As soon as you learn what "Contract Lover" is about, you can safely predict how it will turn out. Its plot, about some guy hiring a girl to pose as his girlfriend to rile up his conservative parents so that she could be rejected in favour of his real girlfriend, is such a cliched romantic comedy set-up that everything seems to go according to formula.
The most recent flick based on this kind of plot was "The Wedding Date" (2005) which was shown locally both in the cinemas and on Astro last year - to lukewarm reviews. "Contract Lover" has 'cinema fodder' written all over it and it is doubtful that it would generate much business here and abroad. 'Cinema fodder', for the uninitiated, are B-grade quickie efforts produced to generate work for the studios and to 'feed' the cinemas.
"Contract Lover" is the story of Fok Kai Fatt (Richie Jen), a Beijing businessman who is pressured by his family to get married as soon as possible. Fatt is afraid that his girlfriend Rachel (Kate Tsui) is too Westernised to be accepted by his tradition-minded father (Yuen Wah, as a martial arts teacher), so he hires Jo Lau (Fan Bingbing) to pose as his fiancee and meet his family in their village home. The plan is to get Jo to shock his father with her 'wild and modern' behaviour so that he would reject her and settle for Rachel instead.

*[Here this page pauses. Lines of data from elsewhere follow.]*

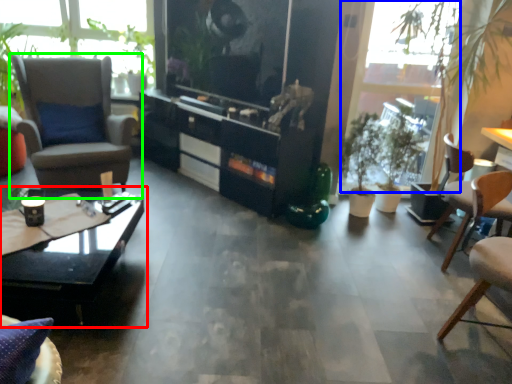 Question: Estimate the real-world distances between objects in this image. Which object is farther from coffee table (highlighted by a red box), window screen (highlighted by a blue box) or chair (highlighted by a green box)?

Choices:
 (A) window screen
 (B) chair

Answer: (A) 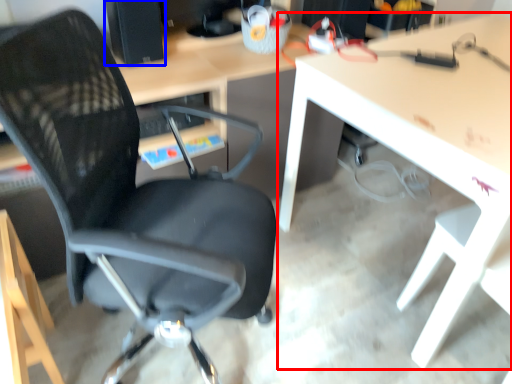 Question: Which of the following is the closest to the observer, table (highlighted by a red box) or desktop computer (highlighted by a blue box)?

Choices:
 (A) table
 (B) desktop computer

Answer: (A) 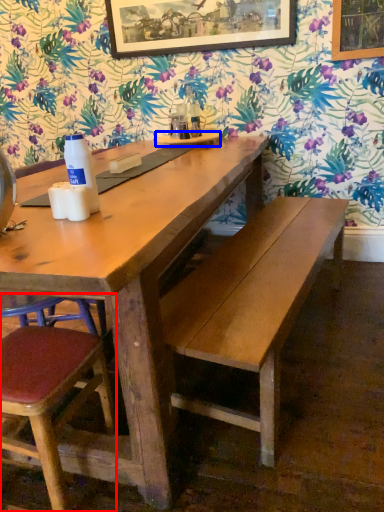 Question: Which of the following is the closest to the observer, chair (highlighted by a red box) or plate (highlighted by a blue box)?

Choices:
 (A) chair
 (B) plate

Answer: (A) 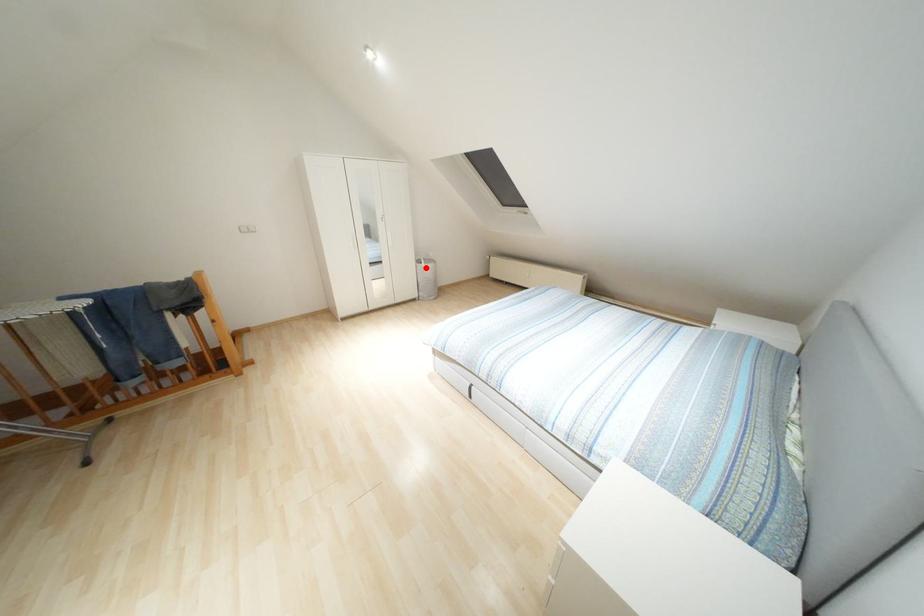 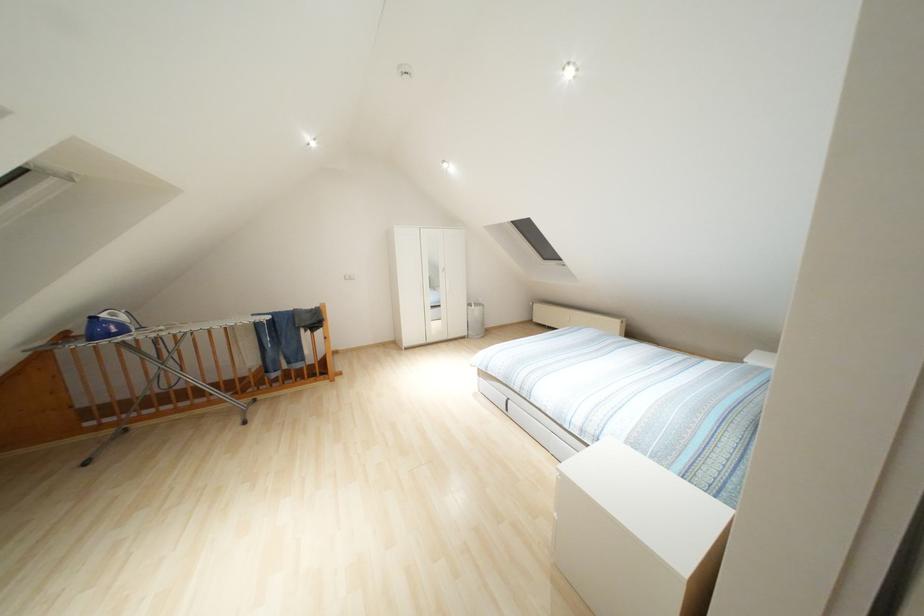 Locate, in the second image, the point that corresponds to the highlighted location in the first image.

(476, 310) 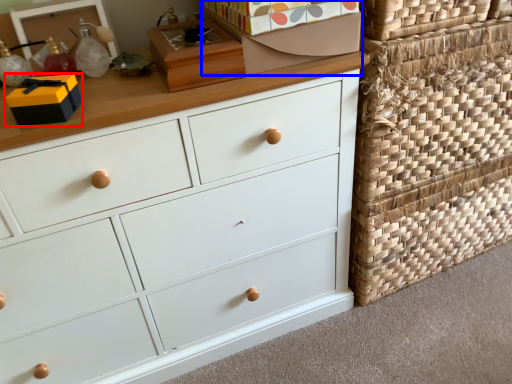 Question: Which point is further to the camera, storage box (highlighted by a red box) or shoe box (highlighted by a blue box)?

Choices:
 (A) storage box
 (B) shoe box

Answer: (B) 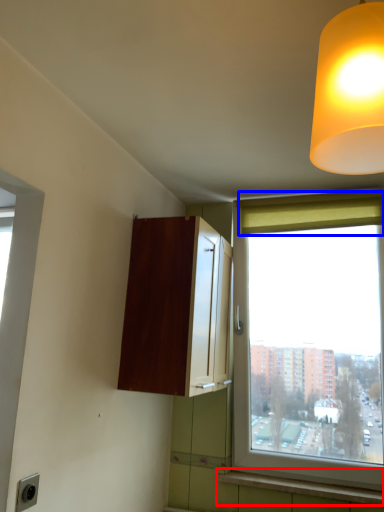 Question: Which object is further to the camera taking this photo, window sill (highlighted by a red box) or curtain (highlighted by a blue box)?

Choices:
 (A) window sill
 (B) curtain

Answer: (B) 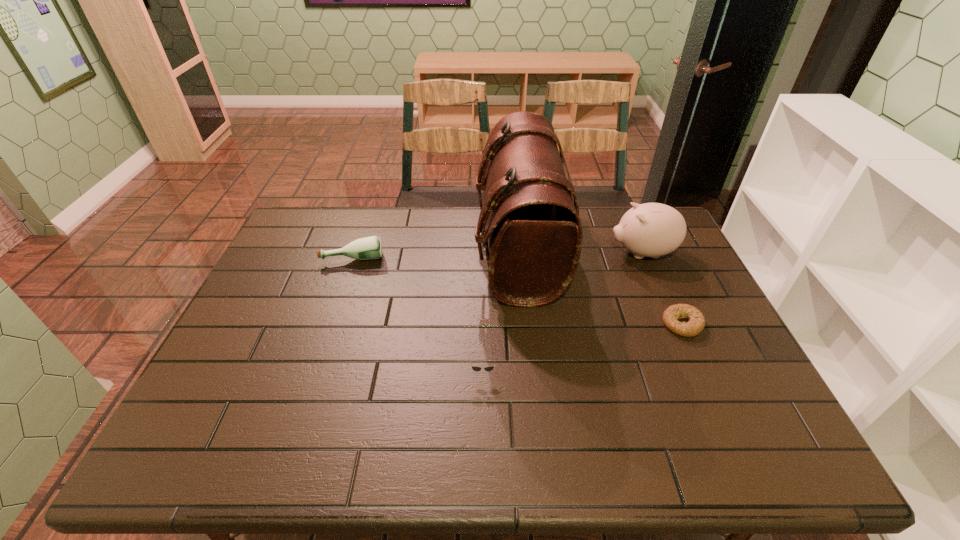 Locate an element on the screen. bagel that is at the right edge is located at coordinates (695, 325).

Identify the location of object that is at the far right corner. (652, 230).

Locate an element on the screen. free space at the far edge is located at coordinates coord(399,228).

Locate an element on the screen. free space at the right edge of the desktop is located at coordinates (704, 342).

At what (x,y) coordinates should I click in order to perform the action: click on vacant space at the far left corner. Please return your answer as a coordinate pair (x, y). Looking at the image, I should click on (315, 238).

Find the location of a particular element. The width and height of the screenshot is (960, 540). free point at the near left corner is located at coordinates (208, 452).

What are the coordinates of `vacant area between the shortest object and the sunglasses` in the screenshot? It's located at (583, 348).

Where is `free space between the satchel and the leftmost object`? free space between the satchel and the leftmost object is located at coordinates (436, 254).

I want to click on vacant space in between the bottle and the tallest object, so click(436, 254).

Locate an element on the screen. This screenshot has width=960, height=540. blank region between the fourth tallest object and the third shortest object is located at coordinates (418, 314). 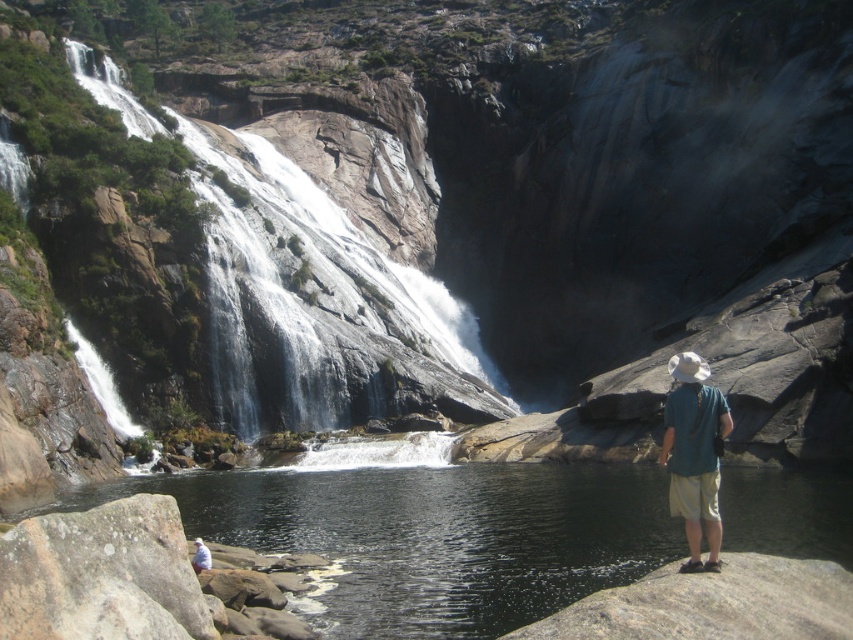 You are standing at the base of the waterfall and want to take a photo of both the point at coordinates point (x=183, y=474) and point (x=724, y=595). Which point should you focus on first to ensure both are in clear view?

You should focus on point (x=183, y=474) first because it is closer to the camera than point (x=724, y=595). By focusing on the closer point, the farther point will also be in focus due to the depth of field.

You are a hiker who wants to take a photo of both the green fabric shirt at lower right and the white cotton shirt at lower center in the scene. Which shirt should you focus on first to ensure both are in the frame?

You should focus on the white cotton shirt at lower center first because the green fabric shirt at lower right is to the right of it, so by centering the white cotton shirt at lower center, the green fabric shirt at lower right will naturally be included in the frame. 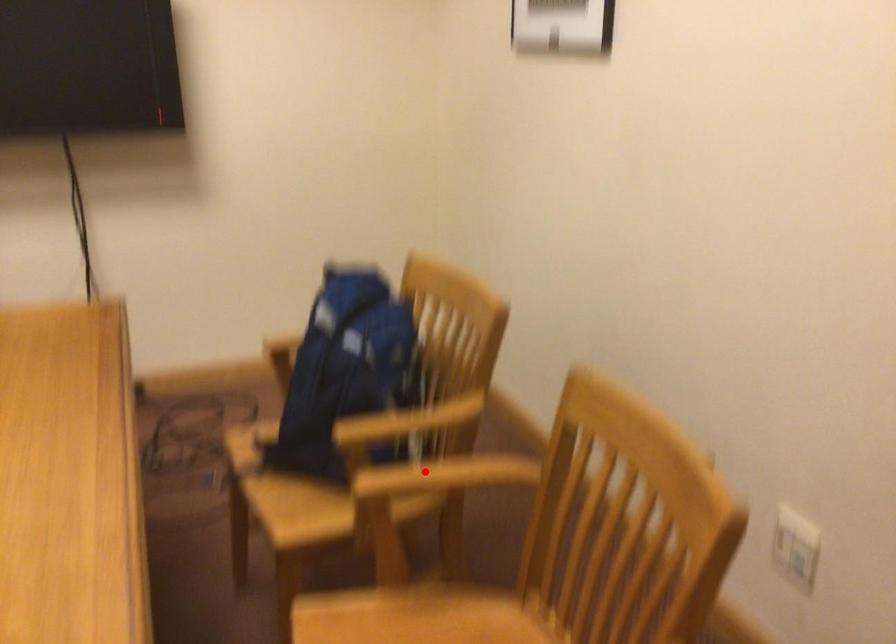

Of course, it is mandatory of all romantic comedies that nothing would go as planned - and you can guess the outcome. However, for such a plot to work, there must be chemistry between the leads, as well as a certain amount of hilarity in the proceedings. You can write off the first requirement as Richie Jen and Fan Bingbing are not only mismatched, they are also miscast.
Richie has only two stock expressions to offer - looking bewildered and going 'hmm?' and brooding in silence. Bingbing is pretty, period. Together, they are as romantic as a dog and a cat - and even act as such. Yuen Wah (of "Kungfu Hustle" fame) does nothing to 'energise' this movie.
As for its attempts at humour, the gags are mostly lame and tame, involving a comedy of errors (as when Fatt's aunt imagines what she believes are bedroom noises) and a clash of cultures (as when the frumpy aunt tries pole-dancing). Gay humour seem to be a must for Hong Kong comedies these days, and here we have some comic relief provided by an 'American' friend of Jo who accompanies her to the family home. This provides a love-triangle subplot among Fatt's sister, the American and a kungfu student who is in love with the sister.
Recommended only for fans of Fan Bingbing and Richie Jen.